Al ver que del hocico del caballo se despedía una humareda producto del frío penetrante, le volvió a acomodar la manta sobre el lomo.
– ¿Sabís qué más, cabrito? ¡Te regalo la manta!
– ¡No me esté hueveando!
– En serio. En este mismo instante la doy de baja en la lista de bienes fiscales.
– Se lo agradezco, ¿cabo…?
– Zúñiga. Cualquier problema policial que tengas, aquí estoy en el retén. Si te pasan un parte…
– No tengo auto.
– ¡Si le pasan un parte al caballo! Diles que el animalito es de Carabineros de Chile. Del cabo Zúñiga. La prueba está en la manta.
– Gracias, mi cabo.
– Pórtate bien, chiquillo.
Ángel Santiago lo llevó al trote hasta La Vega y, cuando atravesó entre los carretones con frutas y verduras, los comerciantes le rnetieron en el hocico tallos de alcachofa y otras verduras. Al mediodía le dio hambre, pero su orgullo le impidió pedir comida por caridad, y se conformó con mordisquear media zanahoria que arrancó de la dentura del animal.
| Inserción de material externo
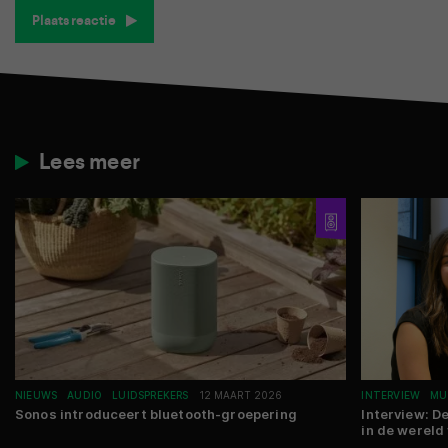
Plaats reactie
Lees meer
NIEUWS
AUDIO
LUIDSPREKERS
12 MAART 2026
INTERVIEW
MU
Sonos introduceert bluetooth-groepering
Interview: D
in de wereld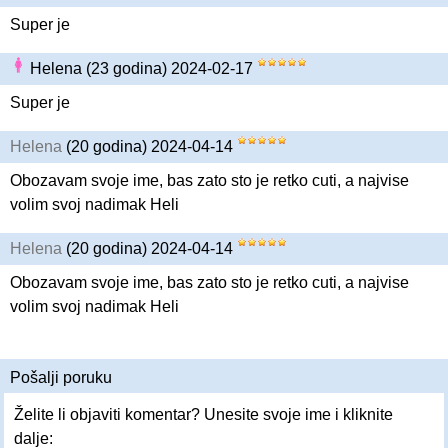
Super je
Helena (23 godina) 2024-02-17
Super je
Helena
(20 godina) 2024-04-14
Obozavam svoje ime, bas zato sto je retko cuti, a najvise
volim svoj nadimak Heli
Helena
(20 godina) 2024-04-14
Obozavam svoje ime, bas zato sto je retko cuti, a najvise
volim svoj nadimak Heli
Pošalji poruku
Želite li objaviti komentar? Unesite svoje ime i kliknite
dalje: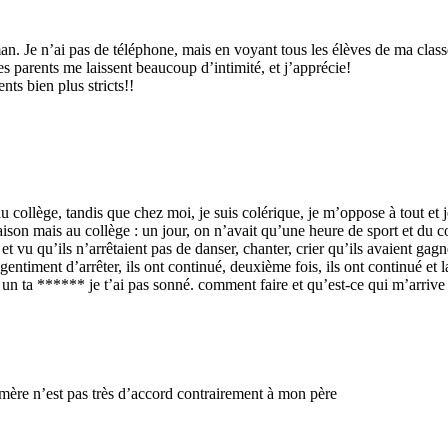
n. Je n’ai pas de téléphone, mais en voyant tous les élèves de ma classe
es parents me laissent beaucoup d’intimité, et j’apprécie!
nts bien plus stricts!!
au collège, tandis que chez moi, je suis colérique, je m’oppose à tout et
mais au collège : un jour, on n’avait qu’une heure de sport et du coup,
t vu qu’ils n’arrêtaient pas de danser, chanter, crier qu’ils avaient gagn
gentiment d’arrêter, ils ont continué, deuxième fois, ils ont continué et 
hé un ta ****** je t’ai pas sonné. comment faire et qu’est-ce qui m’arrive
 mère n’est pas très d’accord contrairement à mon père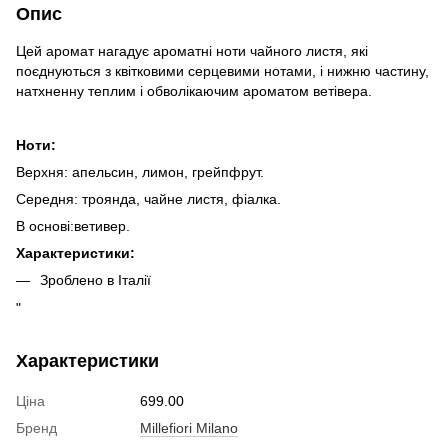
Опис
Цей аромат нагадує ароматні ноти чайного листя, які
поєднуються з квітковими серцевими нотами, і нижню частину,
натхненну теплим і обволікаючим ароматом ветівера.
Ноти:
Верхня: апельсин, лимон, грейпфрут.
Середня: троянда, чайне листя, фіалка.
В основі:ветивер.
Характеристики:
Зроблено в Італії
"
Характеристики
Ціна
699.00
Бренд
Millefiori Milano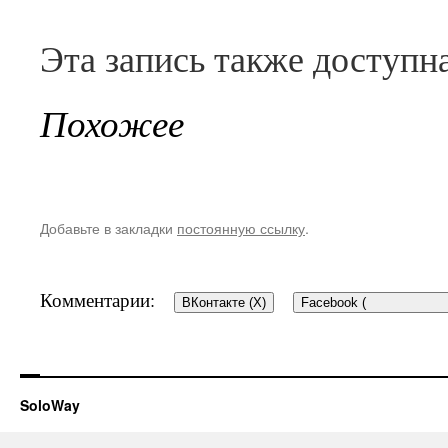
Эта запись также доступн
Похожее
Добавьте в закладки
постоянную ссылку
.
Комментарии:
ВКонтакте (
X
)
Facebook (
SoloWay
Добавить комментар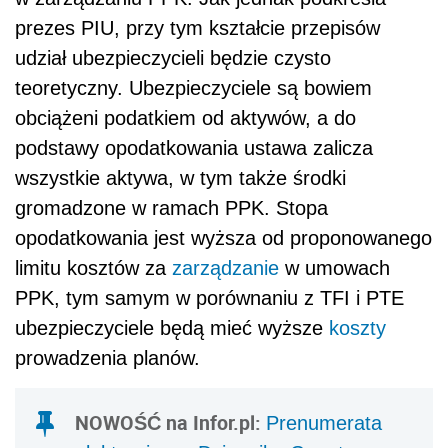
PPK, tym samym w porównaniu z TFI i PTE
ubezpieczyciele będą mieć wyższe
koszty
prowadzenia planów.
NOWOŚĆ na Infor.pl:
Prenumerata
elektroniczna Dziennika Gazety
Prawnej KUP TERAZ!
– Ubezpieczyciele są obciążeni
podatkiem od
aktywów
. To podatek płacony przez instytucje
finansowe i wszystkie aktywa ubezpieczycieli
podlegają obecnie temu podatkowi. Jeżeli
nie będzie on zniesiony w tej części aktywów
gromadzonych w ramach PPK i w ramach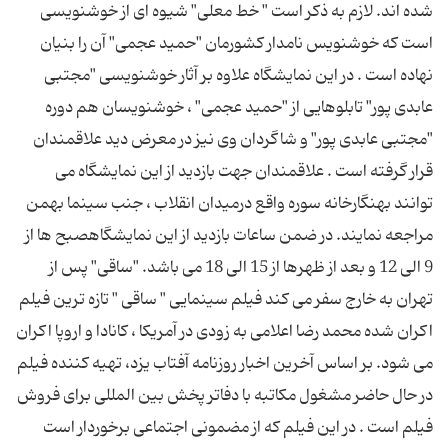
شده اند. لازم به ذکر است " خط معلی" شیوه ای از خوشنویسی
است که خوشنویس نامدار کشورمان "حمید عجمی" آن را بنیان
نهاده است . در این نمایشگاه علاوه بر آثار خوشنویسی "مجتبی
عابدی پور" تابلوهایی از "حمید عجمی" ، خوشنویسان هم دوره
"مجتبی عابدی پور" و شاگردان وی نیز در معرض دید علاقمندان
قرار گرفته است . علاقمندان جهت بازدید از این نمایشگاه می
توانند بهنگارخانه سوره واقع درمیدان انقلاب ، جنب سینما بهمن
مراجعه نمایند. در ضمن ساعات بازدید از این نمایشگاهصبح ها از
9 الی 12 و بعد از ظهرها از 15 الی 18 می باشد. "ساقی" پس از
تهران به خارج سفر می کند فیلم سینمایی " ساقی " تازه ترین فیلم
اکران شده محمد رضا اعلامی به زودی در آمریکا ، کانادا و اروپا اکران
می شود. بر اساس آخرین اخبار روزنامه آفتاب یزد، تهیه کننده فیلم
در حال حاضر مشغول مکاتبه با دفاتر پخش بین المللی برای فروش
فیلم است . در این فیلم که از مضمونی اجتماعی برخوردار است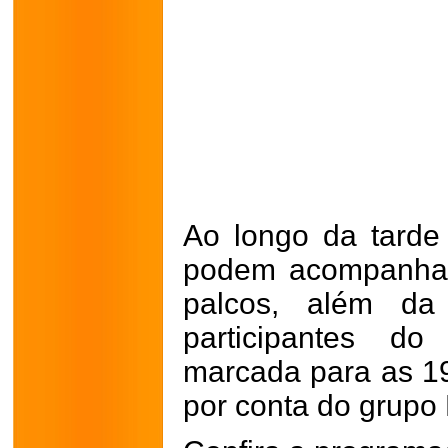
Ao longo da tarde 
podem acompanhar
palcos, além da
participantes do
marcada para as 19
por conta do grupo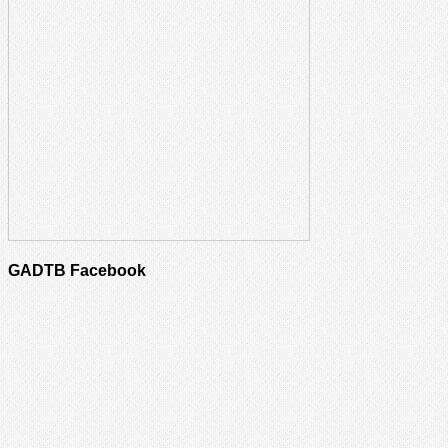
GADTB Facebook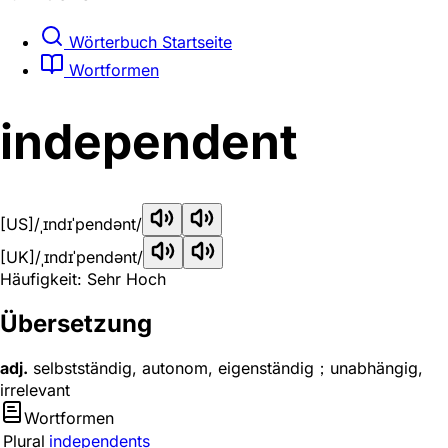
Wörterbuch Startseite
Wortformen
independent
[US]
/ˌɪndɪˈpendənt/
[UK]
/ˌɪndɪˈpendənt/
Häufigkeit: Sehr Hoch
Übersetzung
adj.
selbstständig, autonom, eigenständig；unabhängig,
irrelevant
Wortformen
Plural
independents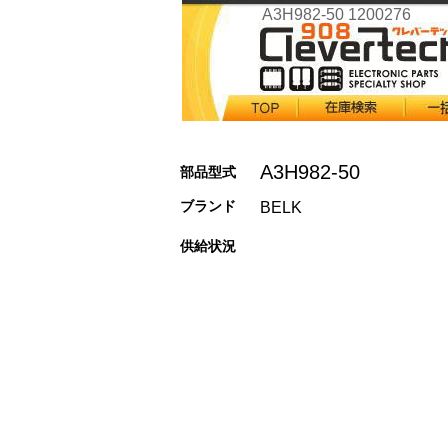
A3H982-50 1200276
A3H982-50
部品型式
ブランド
BELK
供給状況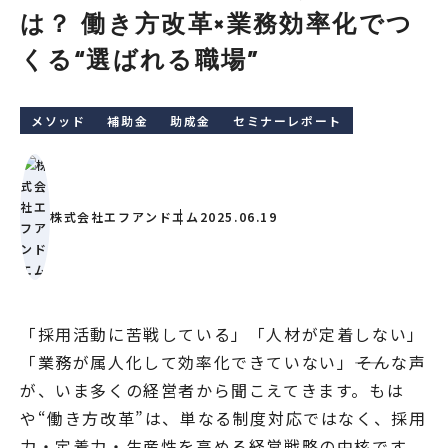
は？ 働き方改革×業務効率化でつ
くる“選ばれる職場”
メソッド
補助金
助成金
セミナーレポート
株式会社エフアンドエム
2025.06.19
「採用活動に苦戦している」「人材が定着しない」
「業務が属人化して効率化できていない」――そんな声
が、いま多くの経営者から聞こえてきます。もは
や“働き方改革”は、単なる制度対応ではなく、採用
力・定着力・生産性を高める経営戦略の中核です。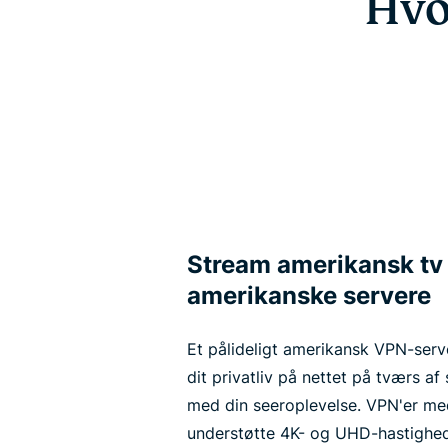
Hvo
Stream amerikansk tv 
amerikanske servere
Et pålideligt amerikansk VPN-serv
dit privatliv på nettet på tværs a
med din seeroplevelse. VPN'er me
understøtte 4K- og UHD-hastighed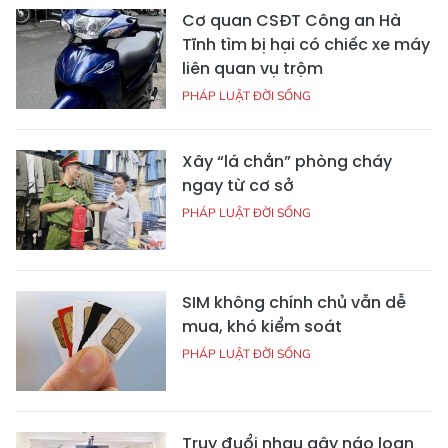
Cơ quan CSĐT Công an Hà
Tĩnh tìm bị hại có chiếc xe máy
liên quan vụ trộm
PHÁP LUẬT ĐỜI SỐNG
Xây “lá chắn” phòng cháy
ngay từ cơ sở
PHÁP LUẬT ĐỜI SỐNG
SIM không chính chủ vẫn dễ
mua, khó kiểm soát
PHÁP LUẬT ĐỜI SỐNG
Truy đuổi nhau gây náo loạn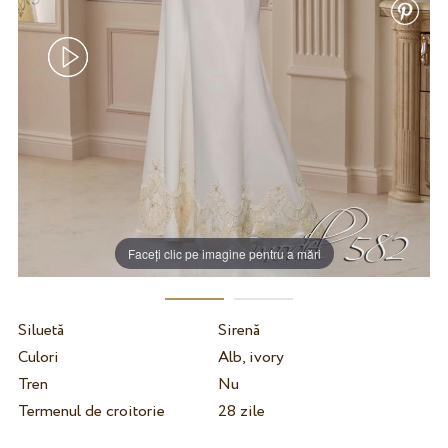
Faceți clic pe imagine pentru a mări
Siluetă
Sirenă
Culori
Alb, ivory
Tren
Nu
Termenul de croitorie
28 zile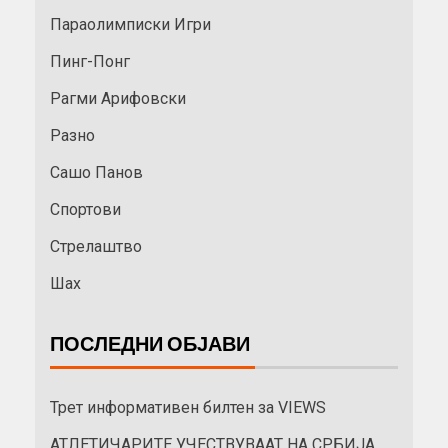
Параолимписки Игри
Пинг-Понг
Рагми Арифовски
Разно
Сашо Панов
Спортови
Стрелаштво
Шах
ПОСЛЕДНИ ОБЈАВИ
Трет информативен билтен за VIEWS
АТЛЕТИЧАРИТЕ УЧЕСТВУВААТ НА СРБИЈА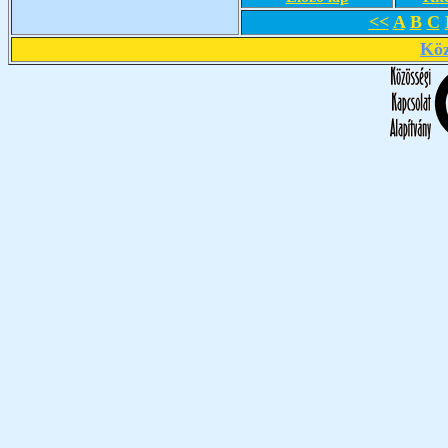
<<
A
B
C
Köz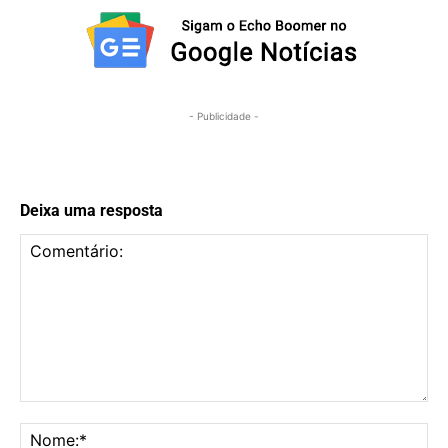
- Publicidade -
Deixa uma resposta
Comentário:
No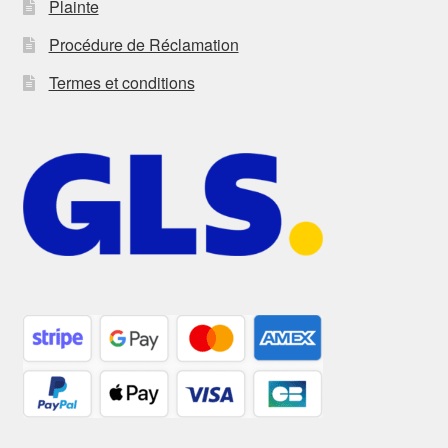
Plainte
Procédure de Réclamation
Termes et conditions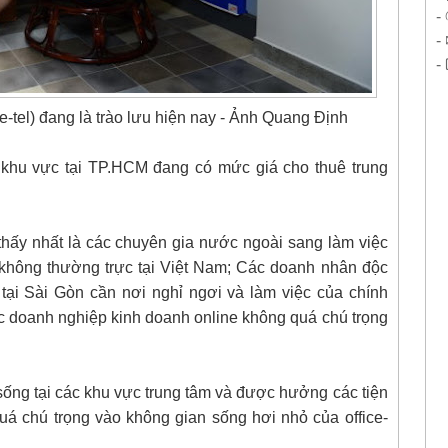
-
-
-
e-tel) đang là trào lưu hiện nay - Ảnh Quang Định
ố khu vực tại TP.HCM đang có mức giá cho thuê trung
 thấy nhất là các chuyên gia nước ngoài sang làm việc
 không thường trực tại Việt Nam; Các doanh nhân độc
tại Sài Gòn cần nơi nghỉ ngơi và làm việc của chính
 doanh nghiệp kinh doanh online không quá chú trọng
ống tại các khu vực trung tâm và được hưởng các tiện
á chú trọng vào không gian sống hơi nhỏ của office-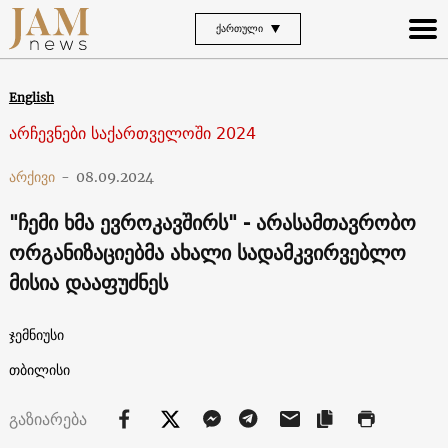
ᲥᲐᲠᲗᲣᲚᲘ
English
არჩევნები საქართველოში 2024
არქივი
-
08.09.2024
"ჩემი ხმა ევროკავშირს" - არასამთავრობო
ორგანიზაციებმა ახალი სადამკვირვებლო
მისია დააფუძნეს
ჯემნიუსი
თბილისი
გაზიარება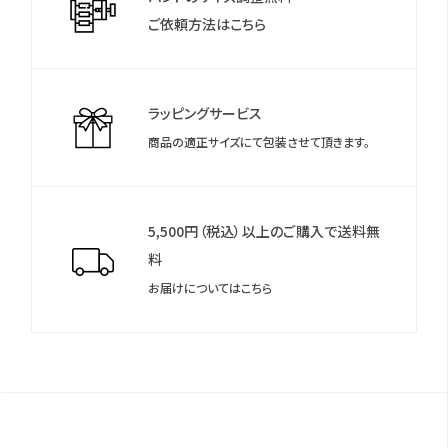
す。
ご依頼方法はこちら
ラッピングサービス
商品の適正サイズにて包装させて頂きます。
5,500円（税込）以上のご購入で送料無
料
お届けについてはこちら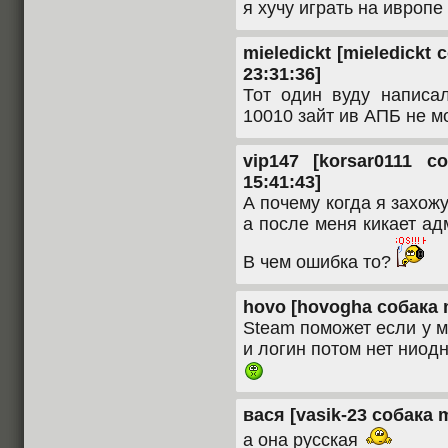
я хучу играть на ивропе
mieledickt [mieledickt 
23:31:36]
Тот один вуду написа
10010 зайт ив АПБ не м
vip147 [korsar0111 с
15:41:43]
А почему когда я захожу
а после меня кикает адм
В чем ошибка то?
hovo [hovogha собака ma
Steam поможет если у 
и логин потом нет ниод
вася [vasik-23 собака m
а она русская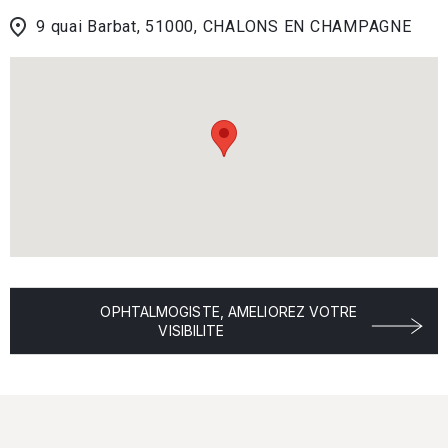
9 quai Barbat, 51000, CHALONS EN CHAMPAGNE
OPHTALMOGISTE, AMELIOREZ VOTRE
VISIBILITE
Si Vergara Grey no se atrevía a participar en el Golpe, las opciones en su vida se reducían considerablemente. No podría volver al hotelito del maestro, porque su maldito socio lo haría acribillar por algún gangster, después de haberle estampado esos gloriosos y merecidísimos cardenales en el cuello. Todo lo condenaba a ser un transeúnte. Un jinete fantasma viviendo de pequeños robos -«hurto famélico», recordó-, de mendrugos ocasionales, de limosnas, y metido acaso en establos con olor a estiércol y tapándose con heno y sacos de harina para apurar la noche y el filudo viento de los Andes.
Claro que sin el viejo maestro él podría llegar vestido de ascensorista hasta la caja fuerte del general Canteros, pero allí se estrellaría contra esa cordillera de metal sin saber cómo descerrajarla. Los detectives lo sorprenderían atónito ante los cerrojos y manijas sin atinar a nada, y lo llevarían de vuelta a chirona, donde el Enano Lira lo degollaría por haberse farreado el golpe del milenio de manera tan torpe. Eso, sí es que antes los secuaces de Canteros no lo sometían a una antología de las mejores torturas que aplicaban a los presos políticos durante la dictadura de Pinochet y se lo despachaban en algún calabozo clandestino.
¿Tenía algún buen argumento para seguir viviendo? Descartado el Golpe, le quedaban tres o cuatro cositas en las cuales ensoñarse. En orden de importancia -se dijo, cabalgando hacia el liceo de Victoria Ponce-, el ajusticiamiento del alcaide Santoro. La infamia que le había infligido ya circulaba por los círculos de hampones, e incluso el vil Monasterio se la había escupido en su propia cara. Difícil que su corazón encontrara la calma hasta no dirimir ese pleito. No podía tardar mucho, pues su promesa ante la colonia penal podría pasar por una jactancia infantil.
Odiaba el apodo «el Querubín», que antes que exaltar su belleza, lo ponía en las leyendas del ambiente como alguien que se hubiera dejado sodomizar con placer. Si, el rostro expresase lo que bullía en su alma, tendría la nariz ganchuda de un cuervo, los ojos inyectados en sangre de un demente, los tajos en las mejillas de un filibustero, el pelo grueso y enredado de un salvaje, los colmillos de un tigre. De sólo mirarlo, la gente entraría en pánico.